Jean Van de Velde fait il autre chose que Jean Stéphane Sauvaire dans Johny Mad Dog et Newton Aduaka dans Ezra? Sur le fond, c’est très facile de répondre par la négative, même si d’un point de vue formel il peut être évident que dans l’armée silencieuse, les choses, ne serait-ce que sur le plan artistique et scénique, me semblent plus graves que dans les deux précédents films qui empruntent le même couloir.
Ce film semble tout simplement habité par l’envie de recréer une réalité à laquelle malheureusement l’humanité est habituée depuis plusieurs décennies déjà, rien qu’en regardant en direction de la Sierra Leone, du Liberia et tutti quanti. Mais le réalisateur pense, peut être, attirer plus l’attention vers son cinéma en se faisant grave, en forçant le trait et en élargissant l’horizon sur un secret de polichinelle. Avouons qu’il n’en avait pas besoin.
Le visage assombri par la peur, le désarroi et l’embarras des adolescents qui retrouvent malgré eux un nouveau papa, alors qu’ils ont déjà perdu les leurs suffisait. « Appelez-moi Daddy », martelait avec cynisme, le Chef rebelle, Obéké.
L’effet psychologique exercé sur sa « troupe » par ce dernier suffisait à lui seul pour rendre compte de l’univers mélodramatique de ces enfants et de l’injustice à laquelle ils étaient soumis.
Ce qui gêne dans ce cinéma, c’est l’impression que le téléspectateur a de confondre le vrai héros du film. Si l’obsession du réalisateur a été effectivement de s’apitoyer sur le sort des enfants, dont le petit Abu n’est que le prototype, il élargit trop l’entonnoir sur des personnages dont on ne peut dire s’ils sont des personnages centraux ou des personnages secondaires.
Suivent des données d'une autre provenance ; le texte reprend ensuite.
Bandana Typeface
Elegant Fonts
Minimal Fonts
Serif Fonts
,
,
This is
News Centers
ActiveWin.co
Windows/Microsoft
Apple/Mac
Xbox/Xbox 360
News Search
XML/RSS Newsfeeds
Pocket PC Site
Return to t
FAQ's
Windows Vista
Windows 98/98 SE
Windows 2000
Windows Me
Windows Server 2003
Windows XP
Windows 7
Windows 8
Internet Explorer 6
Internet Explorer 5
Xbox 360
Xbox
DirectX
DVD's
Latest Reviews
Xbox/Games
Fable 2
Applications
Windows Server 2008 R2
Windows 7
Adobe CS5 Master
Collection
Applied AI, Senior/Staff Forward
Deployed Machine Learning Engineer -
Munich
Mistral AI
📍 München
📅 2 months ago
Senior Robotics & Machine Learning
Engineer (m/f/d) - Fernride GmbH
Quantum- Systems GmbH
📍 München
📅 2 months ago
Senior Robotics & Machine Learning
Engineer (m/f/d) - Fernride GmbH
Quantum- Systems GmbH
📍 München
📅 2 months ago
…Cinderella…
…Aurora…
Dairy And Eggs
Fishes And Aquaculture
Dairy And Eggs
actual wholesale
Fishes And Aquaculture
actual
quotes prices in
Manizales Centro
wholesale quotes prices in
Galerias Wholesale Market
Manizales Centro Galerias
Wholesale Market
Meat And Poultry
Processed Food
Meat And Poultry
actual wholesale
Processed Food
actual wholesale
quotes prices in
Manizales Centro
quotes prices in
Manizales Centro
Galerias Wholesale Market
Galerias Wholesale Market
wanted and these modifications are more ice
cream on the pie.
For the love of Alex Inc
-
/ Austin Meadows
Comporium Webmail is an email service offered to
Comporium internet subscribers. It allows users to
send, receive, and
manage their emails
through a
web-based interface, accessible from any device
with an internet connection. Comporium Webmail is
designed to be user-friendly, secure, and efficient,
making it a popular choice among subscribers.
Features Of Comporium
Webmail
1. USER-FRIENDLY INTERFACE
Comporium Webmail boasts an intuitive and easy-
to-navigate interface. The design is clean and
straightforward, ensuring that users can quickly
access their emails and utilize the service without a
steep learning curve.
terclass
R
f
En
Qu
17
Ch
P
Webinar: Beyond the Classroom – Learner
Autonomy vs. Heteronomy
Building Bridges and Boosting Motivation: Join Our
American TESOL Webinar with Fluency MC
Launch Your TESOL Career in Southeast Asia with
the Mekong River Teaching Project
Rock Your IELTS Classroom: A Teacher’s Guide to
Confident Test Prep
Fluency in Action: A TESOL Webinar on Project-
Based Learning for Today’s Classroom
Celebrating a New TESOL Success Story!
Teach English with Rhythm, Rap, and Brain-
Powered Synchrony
Très peu de personnes ont fait de la figuration dans ce film, hormis le passage très éclair de l’épouse de Edouard, le restaurateur blanc, lui-même logé au centre du scénario pour finir par servir de fil rouge.
Peut être le réalisateur a-t-il éprouvé de la difficulté à se détacher de lui-même, de sa propre personnalité et a essayé assez subtilement de nous ramener vers l’étiquette du blanc, sauveur du noir.
Edouard n’a-t-il pas réussi là ou même le pouvoir africain a échoué en sauvant in extremis Abu qui avait plus sa place au milieu des siens que dans la jungle ou son seul langage était celui des armes?
Le film par moments questionne, responsabilise, montre la nécessité de l’action versus le silence coupable qui caractérise les acteurs locaux. Edouard est le viatique qui incarne ce besoin de lutte et de renaissance.
Pour violent qu’il puisse paraître, on n’a pas à trop s’en plaindre, l’Armée silencieuse, comme film semble quand même promis à un bel avenir. Il n’est pas exclut qu’il soit nominé aux Oscars 2010.